Reproducibility is imperative for any scientific discovery. More often than
not, modern scientific findings rely on statistical analysis of
high-dimensional data. At a minimum, reproducibility manifests itself in
stability of statistical results relative to “reasonable” perturbations to
data and to the model used. Jacknife, bootstrap, and cross-validation are
based on perturbations to data, while robust statistics methods deal with
perturbations to models.
In this talk, a case is made for the importance of stability in
statistics. Firstly, we motivate the necessity of stability of
interpretable encoding models for movie reconstruction from brain fMRI
signals. Secondly, we find strong evidence in the literature to
demonstrate the central role of stability in statis- tical inference.
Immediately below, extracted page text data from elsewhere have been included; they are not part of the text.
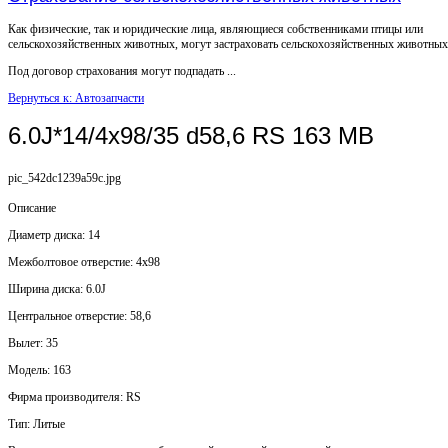
Как физические, так и юридические лица, являющиеся собственниками птицы или
сельскохозяйственных животных, могут застраховать сельскохозяйственных животных
Под договор страхования могут подпадать ...
Вернуться к: Автозапчасти
6.0J*14/4x98/35 d58,6 RS 163 MB
pic_542dc1239a59c.jpg
Описание
Диаметр диска: 14
Mежболтовое отверстие: 4x98
Ширина диска: 6.0J
Центральное отверстие: 58,6
Вылет: 35
Модель: 163
Фирма производителя: RS
Тип: Литые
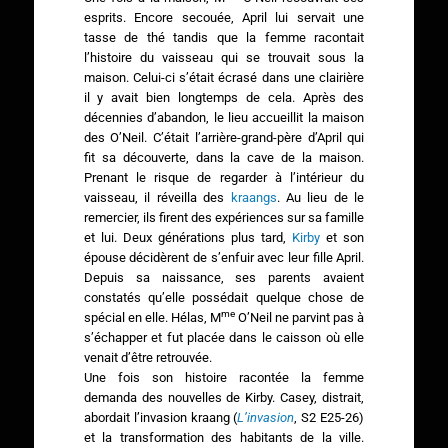
esprits. Encore secouée, April lui servait une
tasse de thé tandis que la femme racontait
l’histoire du vaisseau qui se trouvait sous la
maison. Celui-ci s’était écrasé dans une clairière
il y avait bien longtemps de cela. Après des
décennies d’abandon, le lieu accueillit la maison
des O’Neil. C’était l’arrière-grand-père d’April qui
fit sa découverte, dans la cave de la maison.
Prenant le risque de regarder à l’intérieur du
vaisseau, il réveilla des
kraangs
. Au lieu de le
remercier, ils firent des expériences sur sa famille
et lui. Deux générations plus tard,
Kirby
et son
épouse décidèrent de s’enfuir avec leur fille April.
Depuis sa naissance, ses parents avaient
constatés qu’elle possédait quelque chose de
me
spécial en elle. Hélas, M
O’Neil ne parvint pas à
s’échapper et fut placée dans le caisson où elle
venait d’être retrouvée.
Une fois son histoire racontée la femme
demanda des nouvelles de Kirby. Casey, distrait,
abordait l’invasion kraang (
L’invasion
, S2 E25-26)
et la transformation des habitants de la ville.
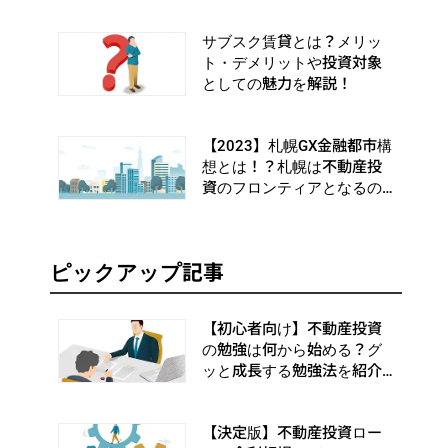
サブスク賃貸とは？メリッ
ト・デメリットや投資対象
としての魅力を解説！
【2023】札幌GX金融都市構
想とは！？札幌は不動産投
資のフロンティアとなるの
か
ピックアップ記事
【初心者向け】不動産投資
の勉強は何から始める？グ
ッと成長する勉強法を紹介
します
【決定版】不動産投資ロー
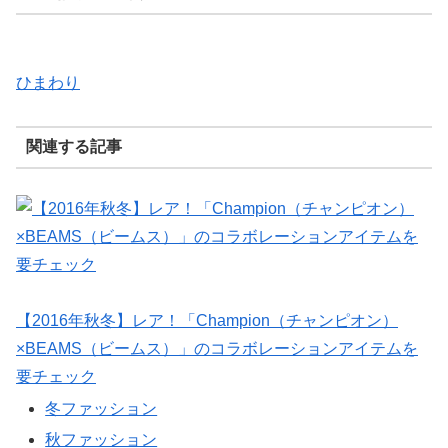
ひまわり
関連する記事
【2016年秋冬】レア！「Champion（チャンピオン）
×BEAMS（ビームス）」のコラボレーションアイテムを
要チェック
冬ファッション
秋ファッション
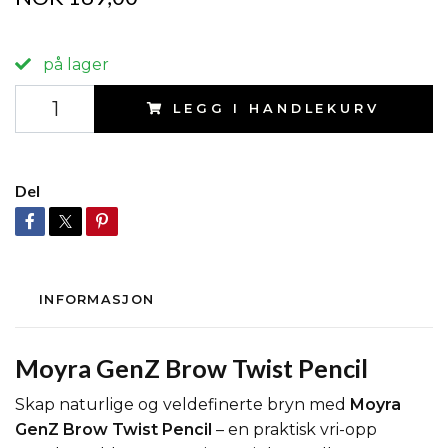
på lager
LEGG I HANDLEKURV
Del
INFORMASJON
Moyra GenZ Brow Twist Pencil
Skap naturlige og veldefinerte bryn med
Moyra
GenZ Brow Twist Pencil
– en praktisk vri-opp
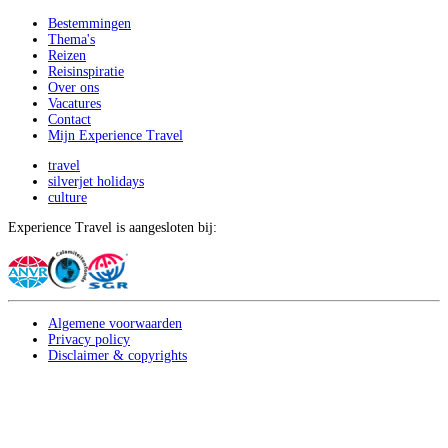
Bestemmingen
Thema's
Reizen
Reisinspiratie
Over ons
Vacatures
Contact
Mijn Experience Travel
travel
silverjet holidays
culture
Experience Travel is aangesloten bij:
Algemene voorwaarden
Privacy policy
Disclaimer & copyrights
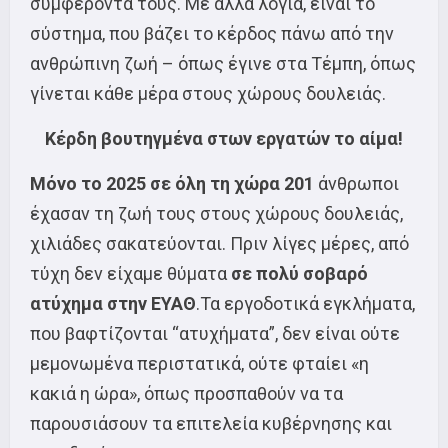
συμφέροντά τους. Με άλλα λόγια, είναι το
σύστημα, που βάζει το κέρδος πάνω από την
ανθρώπινη ζωή – όπως έγινε στα Τέμπη, όπως
γίνεται κάθε μέρα στους χώρους δουλειάς.
Κέρδη βουτηγμένα στων εργατών το αίμα!
Μόνο το 2025 σε όλη τη χώρα 201
άνθρωποι
έχασαν τη ζωή τους στους χώρους δουλειάς,
χιλιάδες σακατεύονται. Πριν λίγες μέρες, από
τύχη δεν είχαμε θύματα
σε πολύ σοβαρό
ατύχημα στην ΕΥΑΘ
.Τα εργοδοτικά εγκλήματα,
που βαφτίζονται “ατυχήματα”, δεν είναι ούτε
μεμονωμένα περιστατικά, ούτε φταίει «η
κακιά η ώρα», όπως προσπαθούν να τα
παρουσιάσουν τα επιτελεία κυβέρνησης και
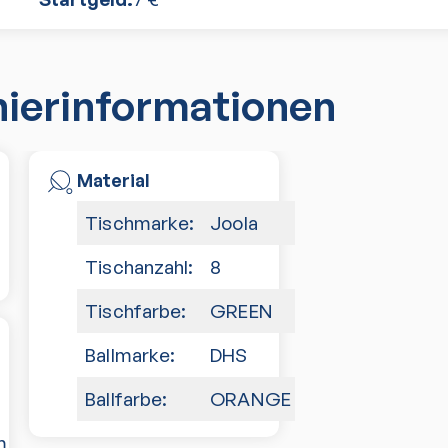
nierinformationen
Material
Tischmarke:
Joola
Tischanzahl:
8
Tischfarbe:
GREEN
Ballmarke:
DHS
Ballfarbe:
ORANGE
m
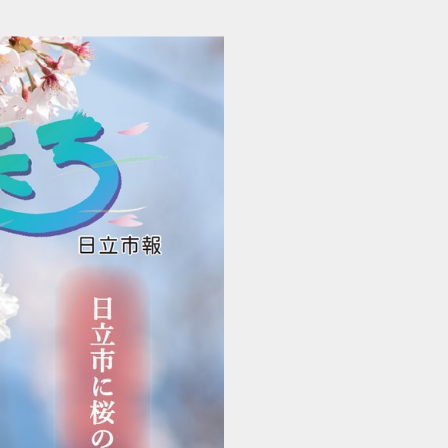
日立市報 ひたち 2019年3月20日号 No.1648 (1/24)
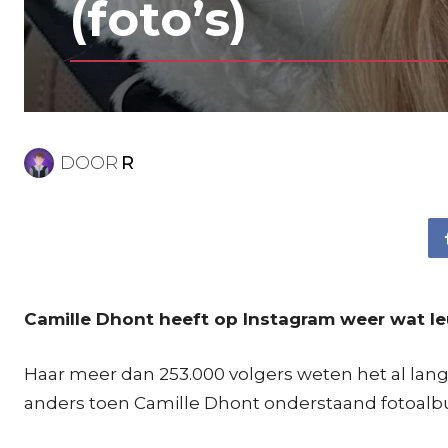
(foto’s)
DOOR
R
Camille Dhont heeft op Instagram weer wat le
Haar meer dan 253.000 volgers weten het al lang
anders toen Camille Dhont onderstaand fotoalbu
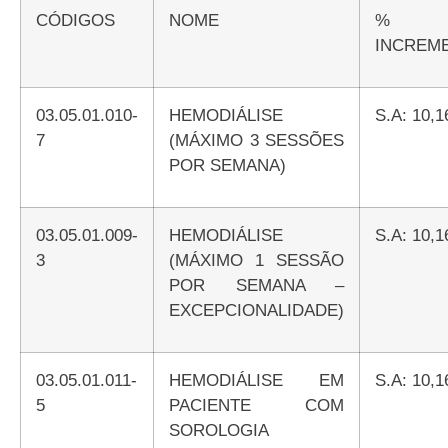
CÓDIGOS
NOME
%
INCREM
03.05.01.010-
HEMODIÁLISE
S.A: 10,
7
(MÁXIMO 3 SESSÕES
POR SEMANA)
03.05.01.009-
HEMODIÁLISE
S.A: 10,
3
(MÁXIMO 1 SESSÃO
POR SEMANA –
EXCEPCIONALIDADE)
03.05.01.011-
HEMODIÁLISE EM
S.A: 10,
5
PACIENTE COM
SOROLOGIA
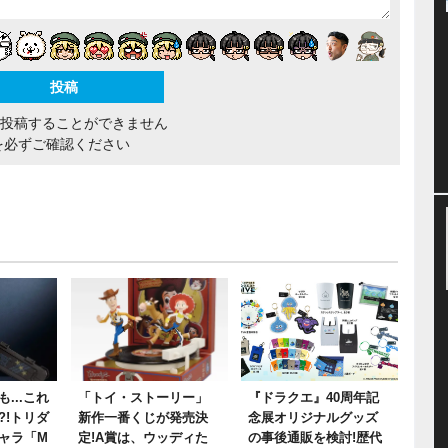
間投稿することができません
を必ずご確認ください
...これ
「トイ・ストーリー」
『ドラクエ』40周年記
?!トリダ
新作一番くじが発売決
念展オリジナルグッズ
ャラ「M
定!A賞は、ウッディた
の事後通販を検討!歴代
Thirdly, a smoothing parameter selector based on estimation stability
(ES), ES-CV, is proposed for Lasso, in order to bring stability to bear on
cross-validation (CV). ES-CV is then utilized in the encoding models to
reduce the number of predictors by 60% with almost no loss (1.3%) of
prediction performane across over 2,000 voxels. Last, a novel “stability”
argument is seen to drive new results that shed light on the intriquing
interactions between sample to sample varibility and heavier tail error
distribution (e.g. double-exponential) in high dimensional regression
models with p predictors and n independent samples. In particular, when
p/n → κ ∈ (0.3, 1) and error is double-exponential, OLS is a better
estimator than LAD.